I've always had a love affair with books. Since I was a baby and my brother would prop me on his knees and read his science texts to me, I've loved books. It is the feel of them in your hands. The smell as you turn the pages. The joy of scrunching under the covers and reading by flashlight. I've loved books as long as I can remember. They've been my companions. My confidants. My lovers. My friends. They soothe, frighten, enlighten, and amuse me. I peruse free and used book shelves. I explore the bowels of my local library. I can read three or four books at a time and I don't worry about keeping the stories straight. It makes for interesting and sometimes confusing nightmares about espionage, romance, and science fiction all rolled into one huge subconscious free-for-all of a night. Which is why it is curious, even to me, after nearly two years of contemplation, study, and such that I broke down and purchased a Kindle. One thousand four hundred books can be stored in the palm of my hand. I argued with myself for a long time. I would miss the smell. I would lose the joy of turning a page. I would... but I finally did it. I got the electronic thingamagig and started downloading. Fun books. Word games. Mysteries. Romances. An entire Bible. Religion. Philosophy. Meditation. How-to.
And I read. I read on the bus to and from work. I read eating my lunch. I read before I go to bed. I read waiting for dinner. I read... well, you get the idea. I can finish a 300 page book in about 2 days with my Kindle. I'm not sure how. The page turning is seamless and, before I know it, I'm coming to the end of another book. I'll start six or seven books before I settle on the one that piques my interest at any given moment. And I can download free books from my library. And free books from Kindle. I feel as though my reading horizon has suddenly expanded. But you know what I discovered? A hidden benefit. No longer am I tripping over books already read, stacked in my livingroom, bedroom, and closet. No longer do I wonder where I left off or where I left the book I was reading. No longer do I lug around a heavy book, trying to figure out how to cram it in my tiny purse. Excuse me now. There is a dashing young gentleman getting ready to propose to an serial alien killer who knows how to chop vegetables and puree cats. And somewhere, there is a five letter word that describes all of that. There I go - mixing up my stories again. But hey, it makes for interesting dreams!

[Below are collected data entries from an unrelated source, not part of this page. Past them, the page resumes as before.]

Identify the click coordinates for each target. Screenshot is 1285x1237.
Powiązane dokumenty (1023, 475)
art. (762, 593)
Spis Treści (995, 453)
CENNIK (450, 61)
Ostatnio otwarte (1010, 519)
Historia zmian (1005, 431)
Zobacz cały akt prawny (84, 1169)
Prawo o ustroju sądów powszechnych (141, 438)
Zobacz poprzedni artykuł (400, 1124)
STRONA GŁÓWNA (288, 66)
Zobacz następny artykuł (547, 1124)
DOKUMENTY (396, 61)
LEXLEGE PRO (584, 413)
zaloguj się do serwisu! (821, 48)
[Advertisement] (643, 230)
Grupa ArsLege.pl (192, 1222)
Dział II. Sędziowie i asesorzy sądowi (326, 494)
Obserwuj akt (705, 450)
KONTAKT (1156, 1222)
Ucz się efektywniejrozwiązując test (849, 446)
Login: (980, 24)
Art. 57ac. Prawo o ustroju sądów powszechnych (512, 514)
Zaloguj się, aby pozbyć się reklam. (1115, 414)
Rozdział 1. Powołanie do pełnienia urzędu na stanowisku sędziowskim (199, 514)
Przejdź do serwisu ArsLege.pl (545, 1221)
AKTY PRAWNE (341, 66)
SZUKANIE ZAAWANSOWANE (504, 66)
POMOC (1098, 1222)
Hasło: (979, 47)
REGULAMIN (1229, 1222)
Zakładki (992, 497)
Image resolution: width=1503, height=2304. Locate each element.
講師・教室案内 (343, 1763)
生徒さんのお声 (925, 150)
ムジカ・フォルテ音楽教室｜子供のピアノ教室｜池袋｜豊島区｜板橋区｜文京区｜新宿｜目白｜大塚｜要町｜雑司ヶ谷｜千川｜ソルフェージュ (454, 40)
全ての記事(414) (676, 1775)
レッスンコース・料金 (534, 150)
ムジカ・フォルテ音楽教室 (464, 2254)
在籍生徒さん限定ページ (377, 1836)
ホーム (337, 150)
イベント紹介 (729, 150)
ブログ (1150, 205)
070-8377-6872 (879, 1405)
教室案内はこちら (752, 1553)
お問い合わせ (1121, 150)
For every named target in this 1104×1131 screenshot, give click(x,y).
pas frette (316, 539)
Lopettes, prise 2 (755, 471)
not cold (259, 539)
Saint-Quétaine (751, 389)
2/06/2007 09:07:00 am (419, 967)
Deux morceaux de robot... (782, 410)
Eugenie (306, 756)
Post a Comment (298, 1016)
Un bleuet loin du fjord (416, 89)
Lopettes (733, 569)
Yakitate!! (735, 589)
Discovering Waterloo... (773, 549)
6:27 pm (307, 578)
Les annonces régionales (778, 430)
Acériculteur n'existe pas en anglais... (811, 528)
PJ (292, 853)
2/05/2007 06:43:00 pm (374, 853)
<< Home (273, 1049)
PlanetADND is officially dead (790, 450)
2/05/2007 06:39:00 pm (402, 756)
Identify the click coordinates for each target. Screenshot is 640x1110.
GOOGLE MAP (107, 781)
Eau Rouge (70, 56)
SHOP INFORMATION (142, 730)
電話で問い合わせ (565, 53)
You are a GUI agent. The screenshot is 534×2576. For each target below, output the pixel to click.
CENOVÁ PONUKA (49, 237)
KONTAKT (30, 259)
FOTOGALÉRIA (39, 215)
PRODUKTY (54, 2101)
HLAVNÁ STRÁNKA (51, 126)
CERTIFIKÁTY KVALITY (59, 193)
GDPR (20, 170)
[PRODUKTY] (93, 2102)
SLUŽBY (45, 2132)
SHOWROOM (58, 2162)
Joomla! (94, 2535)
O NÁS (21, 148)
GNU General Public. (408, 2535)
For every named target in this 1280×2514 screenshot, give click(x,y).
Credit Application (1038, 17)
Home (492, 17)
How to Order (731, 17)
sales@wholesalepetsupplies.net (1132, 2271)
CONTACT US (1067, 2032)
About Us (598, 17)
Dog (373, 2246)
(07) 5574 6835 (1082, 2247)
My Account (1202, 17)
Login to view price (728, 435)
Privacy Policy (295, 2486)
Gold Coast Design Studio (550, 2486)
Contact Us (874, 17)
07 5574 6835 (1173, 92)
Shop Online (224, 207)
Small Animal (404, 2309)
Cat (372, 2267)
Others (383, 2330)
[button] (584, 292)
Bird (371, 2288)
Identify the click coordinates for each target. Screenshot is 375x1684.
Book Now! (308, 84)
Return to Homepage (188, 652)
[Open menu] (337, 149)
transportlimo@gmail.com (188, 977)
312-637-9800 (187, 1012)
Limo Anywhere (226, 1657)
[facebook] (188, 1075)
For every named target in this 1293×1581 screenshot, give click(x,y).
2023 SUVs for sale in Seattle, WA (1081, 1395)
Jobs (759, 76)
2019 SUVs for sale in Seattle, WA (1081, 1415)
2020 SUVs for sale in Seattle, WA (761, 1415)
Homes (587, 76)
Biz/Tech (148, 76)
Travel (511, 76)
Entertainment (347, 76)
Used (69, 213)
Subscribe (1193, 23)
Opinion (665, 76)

Wednesday, August 15, 2012

Cherry Red Dreams

There is a fever brewing in town. It's cherry red. It's ebony black. It roars in the heads of locals like twin cams on a tricked-out Shelby. Old men in khaki shorts with tube socks and sandals and expensive cameras pressed against their good eye are milling about. The privileged ones wear their shiny badges on a twisted lanyard hanging proudly around their thick necks. Guys with unlit cigars dangling from their lips and women with silly hats and ridiculous shoes traipse through the lobby of the convention center. All focused on the cars. The automobiles that remind them of their teenage dreams. The tricked-out Porches that can only be driven by the very rich, very foolish, and very fast circuit jockeys. Concepts. Ridiculous. One-of-a-kind. It is an auction of these fine specimens of Italian and German and, yes, even American ingenuity. No price tags. As they say on Rodeo Drive, if you have to ask, you probably can't afford it. But wishes are free. And dreams are plenty. And for a moment, on a sunny, breezy, summer afternoon, I too wandered through the maze of elegance, gawking at the things that go vroom... reliving the desires of my youth listening to the self-proclaimed experts expound the virtues of their favorites. Shelby. Jaguar. Mercedes. Porche. Not a Volvo or a Pinto in the bunch. I've caught the fever. I am there, amongst the serious and not-so-serious. I too will wish and dream and remember. I even have a silly hat to wear.